For simplicity, add a script that permits you to rapidly reapply the configuration
with out having to recollect any Nix-specific instructions. I name mine recrank.sh
:
#!/usr/bin/env bash
sudo nixos-rebuild change -I nixos-config=configuration.nix
The -I
flag tells nixos-rebuild
to make use of the native configuration relatively than
the one in /and so forth/nixos
.
Then make a folder on your house listing’s dotfiles:
And replica something you would possibly want: .bashrc
, git
configuration, X11 sources,
and so forth.
Then modify your house.nix
to load the dotfiles from the sources/
listing. For instance:
house.file = {
".bashrc".supply = ./sources/bashrc.sh";
".emacs.d/init.el".supply = ./sources/init.el;
".config/git/config".supply = ./sources/gitconfig.txt;
".Xresources".supply = ./sources/xresources.txt;
};
Then run the recrank script, and also you’ll discover your dotfiles of their goal
areas. If you wish to copy an entire listing of recordsdata without delay, you are able to do
one thing like this:
".native/bin" = {
supply = ./sources/scripts;
recursive = true;
};
This may create a ~/.native/bin
listing and duplicate the contents of
sources/scripts/
there.
For an instance setup, see my dotfiles repo. This setup is shared throughout my
desktop and laptop computer, utilizing similar configuration besides every one has a
completely different hostname and {hardware} configuration. I take advantage of Syncthing
which robotically syncs my private recordsdata when each computer systems are on on the
similar time.
My dotfiles repo is ten years previous.
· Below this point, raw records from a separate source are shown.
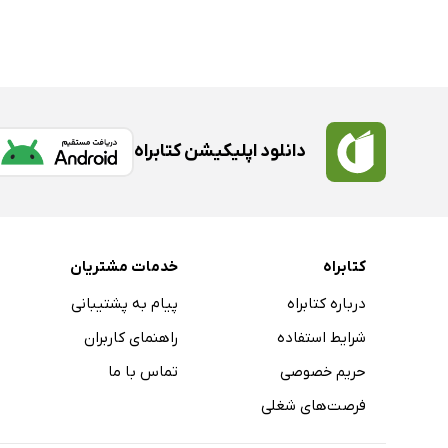
دانلود اپلیکیشن کتابراه
کتابراه
خدمات مشتریان
درباره کتابراه
پیام به پشتیبانی
شرایط استفاده
راهنمای کاربران
حریم خصوصی
تماس با ما
فرصت‌های شغلی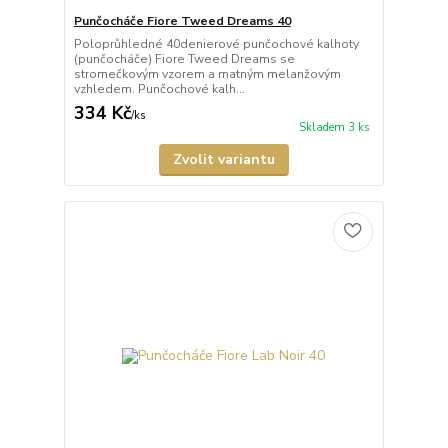
Punčocháče Fiore Tweed Dreams 40
Poloprůhledné 40denierové punčochové kalhoty
(punčocháče) Fiore Tweed Dreams se
stromečkovým vzorem a matným melanžovým
vzhledem. Punčochové kalh...
334 Kč
/
ks
Skladem 3 ks
Zvolit variantu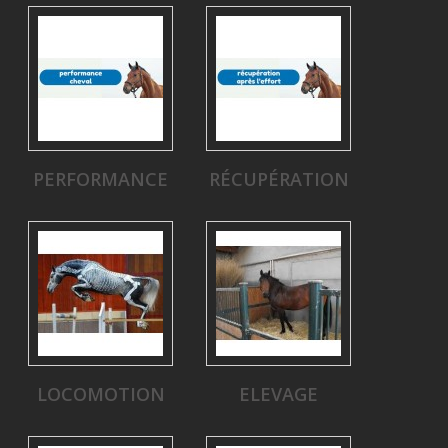
PERFORMANCE
RÉCUPÉRATION
LOCOMOTION
ELEVAGE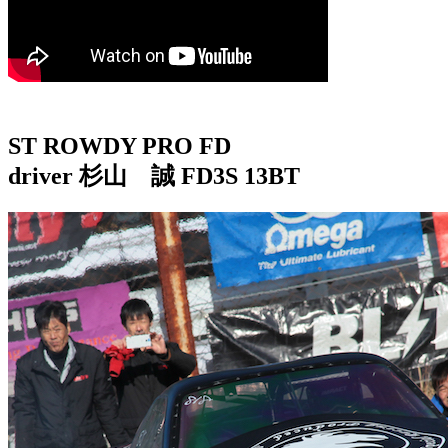
ST ROWDY PRO FD
driver 杉山 誠 FD3S 13BT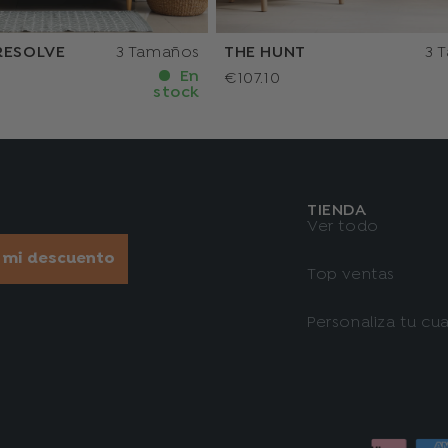
RESOLVE
3 Tamaños
THE HUNT
3 
En
€107.10
stock
TIENDA
Ver todo
r mi descuento
Top ventas
Personaliza tu cu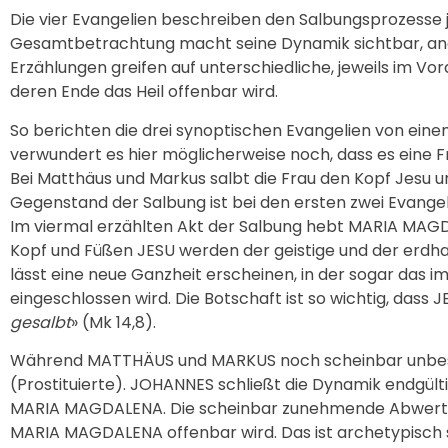
Die vier Evangelien beschreiben den Salbungsprozesse je
Gesamtbetrachtung macht seine Dynamik sichtbar, analo
Erzählungen greifen auf unterschiedliche, jeweils im Vo
deren Ende das Heil offenbar wird.
So berichten die drei synoptischen Evangelien von eine
verwundert es hier möglicherweise noch, dass es eine Fra
Bei Matthäus und Markus salbt die Frau den Kopf Jesu und 
Gegenstand der Salbung ist bei den ersten zwei Evangel
Im viermal erzählten Akt der Salbung hebt MARIA MAGDA
Kopf und Füßen JESU werden der geistige und der erdha
lässt eine neue Ganzheit erscheinen, in der sogar das 
eingeschlossen wird. Die Botschaft ist so wichtig, dass J
gesalbt
» (Mk 14,8).
Während MATTHÄUS und MARKUS noch scheinbar unbestimm
(Prostituierte). JOHANNES schließt die Dynamik endgü
MARIA MAGDALENA. Die scheinbar zunehmende Abwertung g
MARIA MAGDALENA offenbar wird. Das ist archetypisch st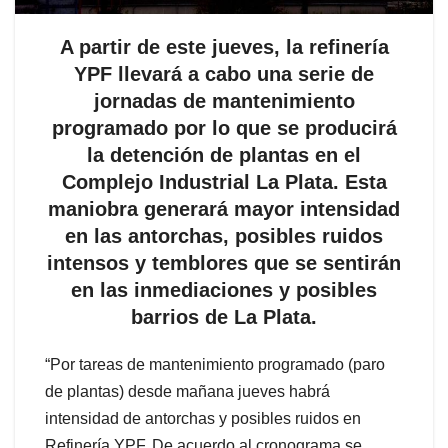
A partir de este jueves, la refinería
YPF llevará a cabo una serie de
jornadas de mantenimiento
programado por lo que se producirá
la detención de plantas en el
Complejo Industrial La Plata. Esta
maniobra generará mayor intensidad
en las antorchas, posibles ruidos
intensos y temblores que se sentirán
en las inmediaciones y posibles
barrios de La Plata.
“Por tareas de mantenimiento programado (paro
de plantas) desde mañana jueves habrá
intensidad de antorchas y posibles ruidos en
Refinería YPF. De acuerdo al cronograma se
Over time I’ve tried completely different
schemes for managing them. What I settled on for the longest chunk of time was a
bash script to put in software program after which copy some supply dotfiles to their
locations. This works properly sufficient, however for 2 drawbacks:
- Typically I’d set up one thing by hand and neglect so as to add it to the bootstrap
script. - Analogously, I’d make a change to a dotfile in its goal location, out of
expedience, and neglect to use the change to the corresponding file within the
dotfiles repo.
And so the dwell configuration and my dotfiles would slowly drift over time. When
I ran the bootstrap script, I had no thought whether or not it will overwrite some key
a part of my config I’d forgotten to repeat over to the repo.
I attempted GNU Stow, a “symlink farm” supervisor, to symlink relatively than copy
my dotfiles. So adjustments made to the dwell dotfiles robotically replace the
repo. However symlinks are brittle: shifting the dotfiles listing broke every thing.
Nix solves each issues:
- I can’t set up packages by hand, I can solely add them to the Nix
configuration. - The dotfiles that
home-manager
creates are write-protected, so I can’t
change them straight, relatively, I’ve to vary them within the dotfiles repo and
run the script to use the adjustments.
Up to now, there’d all the time been one thing I wasn’t completely completely happy about with my
setup. For the primary time, I’m completely glad with my system
configuration. Utilizing NixOS has been completely pleasurable.